Retroviral transduction was performed as described (16). In brief, activated CD4+ T cells were infected on day 1 with retrovirus containing control or expressing interest gene by using centrifugation at 2300 × rpm at 32°C for 90 min in the presence of 8 μg/ml Polybrene (Sigma-Aldrich). After spin infection, viral supernatant was replaced with the new Th1 or Th2 conditioned media. Cells were expanded on day 3 and analyzed on day 5. Transduction efficiency was generally >80%. Transduced cells were gated on enhanced GFP+ and human CD4+ populations for analysis of cytokine staining.

A two-tailed Student t test was used to generate p values for all pairwise comparisons. A p value ≤0.05 was considered statistically significant.

Our previous studies have demonstrated that Etv5 promotes the production of IL-17A, IL-17F, and IL-21 in Th17 cells, whereas it had a modest repressive effect on Th2 cytokines (16). Interestingly, a recent study showed that Etv5 is highly expressed in IL-10–producing Th1 cells (18). To determine whether Etv5 had a role in regulating IL-10 production, we isolated naive CD4+ T cells from Etv5fl/fl CD4-Cre mice and Cre littermate controls and cultured them under Th1 and Th2 cell polarizing conditions before measuring IFN-γ, IL-4, and IL-10 production using intracellular cytokine staining. Although total IFN-γ–producing Th1 cells or IL-4–producing Th2 cell populations were either unaffected or modestly affected by Etv5 deficiency, we observed a significant decrease of IL-10–producing Th1 and Th2 cells in the absence of Etv5 (Fig. 1A, 1B). Consistent with these results, Il10 gene expression and secreted IL-10 concentrations were significantly decreased in Etv5-deficient Th1 and Th2 cells (Fig. 1C, 1D). To further test the function of Etv5, we introduced Etv5 into Th1 and Th2 cells using retroviral transduction. Ectopic expression of Etv5 strongly enhanced IL-10 production in both Th1 and Th2 cells (Fig. 1E). However, the total numbers of Th1 or Th2 cells were not affected (data not shown). Taken together, these data suggested that Etv5 positively regulates IL-10 production in both Th1 and Th2 cells without affecting lineage-specific cytokine production. The slight decrease or similarity in IL-4 production between wild-type and Etv5-deficient Th2 cells (Fig. 1B, 1D) was surprising because our previous study demonstrated increased IL-4 in the absence of Etv5 (16). We found that the difference in the result is due to changes in the Th2 cell culture condition (Supplemental Fig. 1).

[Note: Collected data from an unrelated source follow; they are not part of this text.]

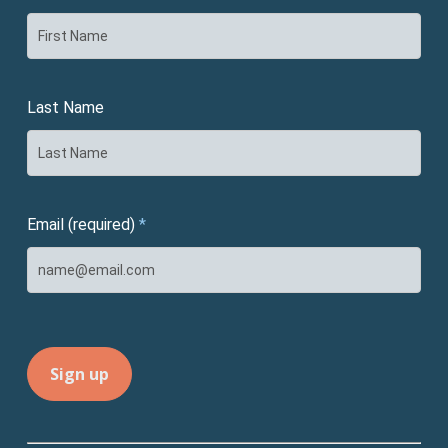
Last Name
Email (required)
*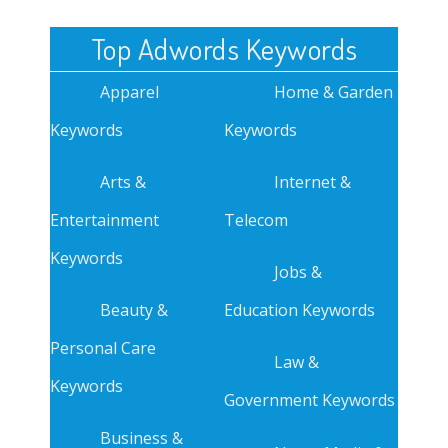
Top Adwords Keywords
Apparel
Home & Garden
Keywords
Keywords
Arts &
Internet &
Entertainment
Telecom
Keywords
Jobs &
Beauty &
Education Keywords
Personal Care
Law &
Keywords
Government Keywords
Business &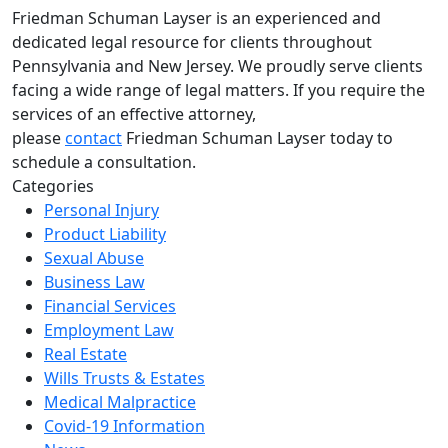
Friedman Schuman Layser is an experienced and
dedicated legal resource for clients throughout
Pennsylvania and New Jersey. We proudly serve clients
facing a wide range of legal matters. If you require the
services of an effective attorney,
please
contact
Friedman Schuman Layser today to
schedule a consultation.
Categories
Personal Injury
Product Liability
Sexual Abuse
Business Law
Financial Services
Employment Law
Real Estate
Wills Trusts & Estates
Medical Malpractice
Covid-19 Information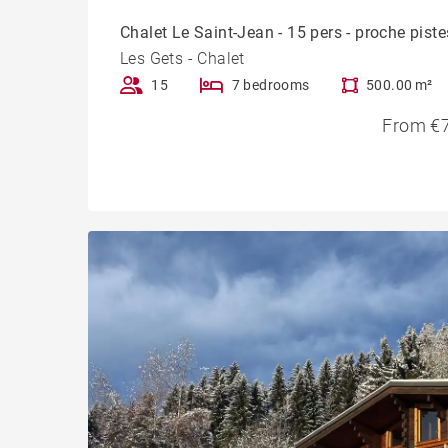
Chalet Le Saint-Jean - 15 pers - proche piste
Les Gets - Chalet
15
7 bedrooms
500.00 m²
From €7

Thus, increased costimulation and IL-4 signaling alter the effects of Etv5 deficiency on IL-4, but not on IL-10.

FIGURE 1.

Etv5 promotes IL-10 but does not affect IL-4 and IFN-γ production. (AD) Naive CD4+ T cells from control and Etv5fl/fl CD4 Cre+ mice were cultured under Th1 or Th2 cell conditions for 5 d. (A) On day 5, Th1 and Th2 cells were stimulated with PMA/ionomycin for 6 h to measure cytokine production using intracellular staining. (B) Average percentage of IL-10–producing Th1 and Th2 cells. (C and D) Th1 and Th2 cells were restimulated with anti-CD3 for 6 h or overnight to measure Il10 gene expression by using qRT-PCR (C) or to assess cytokine production by means of ELISA (D). (E) Naive CD4+ T cells from wild-type mice were differentiated under Th1 and Th2 cell conditions. Twenty-four hours after initiation of culture, cells were transduced with control or Etv5-expressing retrovirus. On day 5, cells were stimulated with PMA/ionomycin for 6 h to measure cytokine production using intracellular staining. (F) Average percentage of IL-10–producing Th1 and Th2 cells after retroviral transduction. Data are means ± SEM of four independent experiments (n = 4 per experiment). *p < 0.05, **p < 0.005, ***p < 0.001.

FIGURE 1.

Etv5 promotes IL-10 but does not affect IL-4 and IFN-γ production. (AD) Naive CD4+ T cells from control and Etv5fl/fl CD4 Cre+ mice were cultured under Th1 or Th2 cell conditions for 5 d. (A) On day 5, Th1 and Th2 cells were stimulated with PMA/ionomycin for 6 h to measure cytokine production using intracellular staining. (B) Average percentage of IL-10–producing Th1 and Th2 cells. (C and D) Th1 and Th2 cells were restimulated with anti-CD3 for 6 h or overnight to measure Il10 gene expression by using qRT-PCR (C) or to assess cytokine production by means of ELISA (D). (E) Naive CD4+ T cells from wild-type mice were differentiated under Th1 and Th2 cell conditions. Twenty-four hours after initiation of culture, cells were transduced with control or Etv5-expressing retrovirus. On day 5, cells were stimulated with PMA/ionomycin for 6 h to measure cytokine production using intracellular staining. (F) Average percentage of IL-10–producing Th1 and Th2 cells after retroviral transduction. Data are means ± SEM of four independent experiments (n = 4 per experiment). *p < 0.05, **p < 0.005, ***p < 0.001.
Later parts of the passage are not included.